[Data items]

•••

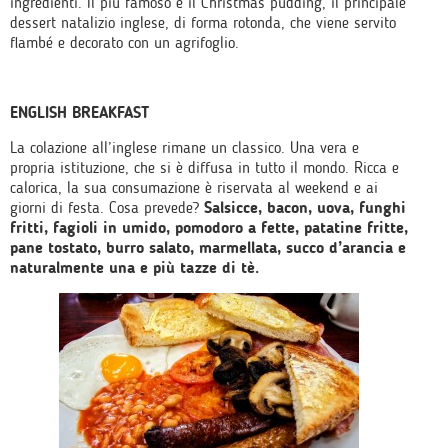
ingredienti. Il più famoso è il Christmas pudding, il principale
dessert natalizio inglese, di forma rotonda, che viene servito
flambé e decorato con un agrifoglio.
ENGLISH BREAKFAST
La colazione all’inglese rimane un classico. Una vera e
propria istituzione, che si è diffusa in tutto il mondo. Ricca e
calorica, la sua consumazione è riservata al weekend e ai
giorni di festa. Cosa prevede?
Salsicce, bacon, uova, funghi
fritti, fagioli in umido, pomodoro a fette, patatine fritte,
pane tostato, burro salato, marmellata, succo d’arancia e
naturalmente una e più tazze di tè.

•••

* [ACTIVITY] Would you filter the records and copy out each line containing "inglese"?

* [ANSWER FOR THE TASK]
dessert natalizio inglese, di forma rotonda, che viene servito
La colazione all’inglese rimane un classico. Una vera e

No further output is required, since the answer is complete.